That's wonderful.
This question is of great interest to me. I cut my eye teeth—if that's the right expression—on parliamentary finance and government finance in working for the Budget Bureau of the Government of Saskatchewan. One of the things I worked on there was the form of the estimates and the accounting procedures to the legislature. That's where my interest in the accounting officer approach came from, and the estimates have always been of equal interest because I worked on them for many years there.
I'll just go through the comments. The standing committees were reformed in the 1960s. One of the jobs they were given in those reforms was the immediate, medium- and long-term expenditure plans of the departments and the effectiveness of their implementation. You would have thought that this gave the committees all the powers they needed to review departmental finances, financial planning, and the intentions as embodied in the estimates, but members often found dissatisfaction in the process.
In fact, early on, after those reforms of the 1960s, one committee made a substantive report on the estimates that had been referred to it—in other words, a report commenting on them—but the report was not accepted by the Speaker, who ruled that committees cannot make substantive reports on the estimates; they can only approve them as is, or propose a reduction, or propose eliminating them.
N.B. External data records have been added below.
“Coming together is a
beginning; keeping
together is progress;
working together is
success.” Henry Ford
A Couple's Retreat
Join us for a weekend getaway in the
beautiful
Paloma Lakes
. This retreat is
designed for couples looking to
But they can't do anything else.
This did not make the committees more eager to examine the estimates, and committee attention has dwindled for all the estimates of the government, in all committees, the Parliamentary Budget Officer has said, to about 60 hours in a year.
In the past, there were two parliamentary studies of the estimates and the estimates process by committees. In 1995 the House instructed the Standing Committee on Procedure and House Affairs to undertake a comprehensive review. Similarly, in 2003 the Standing Committee on Government Operations and Estimates also did that and produced Meaningful Scrutiny: Practical Improvements to the Estimates Process, which was 60 pages long, as opposed to 90 pages from the previous committee.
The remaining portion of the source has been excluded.